The agreement will also enable EU companies to provide services more easily in the South American countries. It will harmonise e-commerce rules and intellectual property rights, establish geographical indications and open up the government procurement markets.
As with other trade deals in the past, the EU will also aim to establish its food, environmental protection, and labour standards in the Mercosur countries. In addition, effectively implementing the Paris Agreement on climate change will be an essential part of the trade deal.
Overall, the trade agreement involves the same elements that other EU free trade agreements in the past have enjoyed – elimination of duties, upholding EU standards, opening up procurement markets, and establishing geographical indications. It will enable EU citizens to enjoy an even wider array of goods, while establishing EU standards as the World standards for trade deals.
In Europe, Commission President Jean-Claude Juncker called the deal a historical moment and the largest trade deal the EU has ever concluded, stressing the benefits for both the consumers and the environment. French President Emmanuel Macron has also been a strong proponent of the deal, stressing that Europeans are not protectionists and adding that the deal will also implement measures to protect sensitive sectors in Europe, such as beef and sugar.
Furthermore, many in South America are strongly in favour of the deal. Brazilian coffee producers, the largest producers and suppliers of coffee beans in the World, the Brazilian economy ministry and Uruguayan businesses support the deal. The key benefits they see is the added value businesses get through the reduction of trade barriers.
However, given the process that all EU national parliaments must ratify the agreement, finalising the deal will be an uphill battle. Even though it will take another couple of years before the agreement can come into force, the first strong signs of opposition have already surfaced. On Thursday, July 11, protesters led by Fugea, an agricultural union and farmers movement, blocked the road in front of the European Commission headquarters in Brussels, objecting to the deal.
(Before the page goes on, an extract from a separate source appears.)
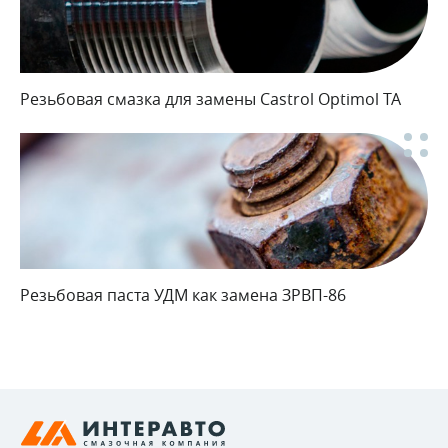
Резьбовая смазка для замены Castrol Optimol TA
Резьбовая паста УДМ как замена ЗРВП-86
The union is protesting the deal as it believes that it would hurt the competitiveness Walloon products. In addition, the union stresses that the agreement will hinder attempts to combat climate change.
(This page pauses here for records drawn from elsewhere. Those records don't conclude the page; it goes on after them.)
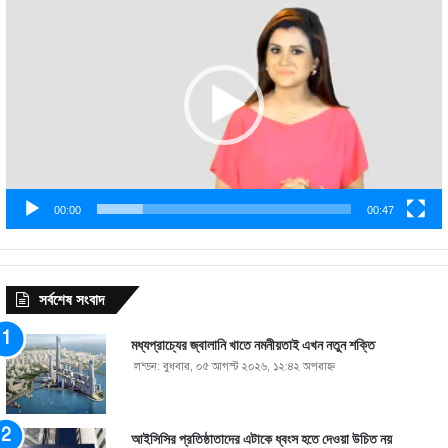
Player
00:00
00:47
সর্বশেষ সংবাদ
মধ্যপ্রাচ্যের জ্বালানি খাতে নমনীয়তাই এখন নতুন শক্তি
লন্ডন: বুধবার, ০৫ আগস্ট ২০২৬, ১২:৪২ অপরাহ্ণ
আইসিসির প্রতিষ্ঠাতাদের এটাকে ধ্বংস হতে দেওয়া উচিত নয়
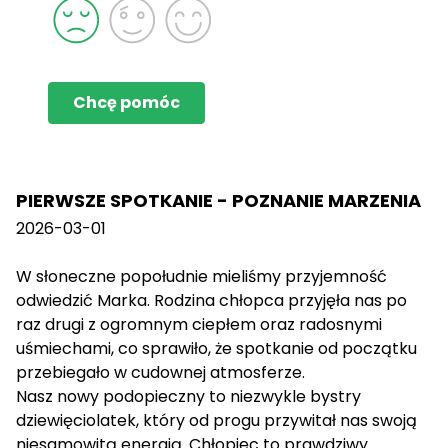
Chcę pomóc
PIERWSZE SPOTKANIE - POZNANIE MARZENIA
2026-03-01
W słoneczne popołudnie mieliśmy przyjemność
odwiedzić Marka. Rodzina chłopca przyjęła nas po
raz drugi z ogromnym ciepłem oraz radosnymi
uśmiechami, co sprawiło, że spotkanie od początku
przebiegało w cudownej atmosferze.
Nasz nowy podopieczny to niezwykle bystry
dziewięciolatek, który od progu przywitał nas swoją
niesamowitą energią. Chłopiec to prawdziwy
The agriculture sector seems to be the main opponent to the deal in Europe, as in addition to Fugea, the Association of Spanish Beef Producers fears the quantities in which South American beef will be imported to the EU. Highlighting the differences in the substances used when raising cattle and the lower regulatory standards in South America, the association indicates that this will hamper the competitiveness of European producers while lowering the standards of meat that can be purchased in the EU.
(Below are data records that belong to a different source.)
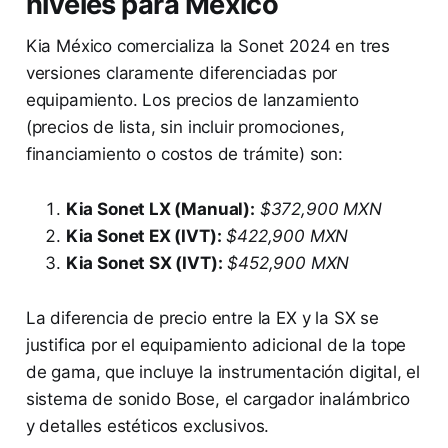
niveles para México
Kia México comercializa la Sonet 2024 en tres
versiones claramente diferenciadas por
equipamiento. Los precios de lanzamiento
(precios de lista, sin incluir promociones,
financiamiento o costos de trámite) son:
Kia Sonet LX (Manual):
$372,900 MXN
Kia Sonet EX (IVT):
$422,900 MXN
Kia Sonet SX (IVT):
$452,900 MXN
La diferencia de precio entre la EX y la SX se
justifica por el equipamiento adicional de la tope
de gama, que incluye la instrumentación digital, el
sistema de sonido Bose, el cargador inalámbrico
y detalles estéticos exclusivos.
Similarly, Irish farmers protested outside the Irish parliament, stressing the end of the ‘family-farm model’ if the trade agreement were to pass. The arguments they focused on seem to reflect fears Europe-wide – that the regulatory differences between the two blocs would be detrimental to European farmers, who adhere to strict standards.
Ireland also voiced its opposition towards the agreement at the national level, passing a non-binding motion to oppose the deal when it needs to be ratified.
In addition, certain South American industries such as wine producers are also against the deal, arguing that the deal will be detrimental to them. Brazil’s primary trade union, the Unified Workers’ Central is also against the deal, pointing to the high unemployment rates in the Mercosur countries, when the deal was reached.
History repeating itself?
The opposition to the trade agreement is nothing new to people reading about European politics. Notably, the Walloon Parliament failed to ratify CETA, a free trade agreement between the EU and Canada. The opposition currently to the EU-Mercosur deal could go down the same route, given the requirement in Belgium to have all five regional governments approve the deal for the federal parliament to vote.
The opposition of certain European sectors and citizens towards free trade agreements is a phenomenon which warrants further research in itself. Studies have shown the populations of emerging markets to be more receptive towards trade agreements in comparison to advanced economies. Moreover, there is a considerable gender gap as well, whereas men see trade agreements as creating more jobs than women.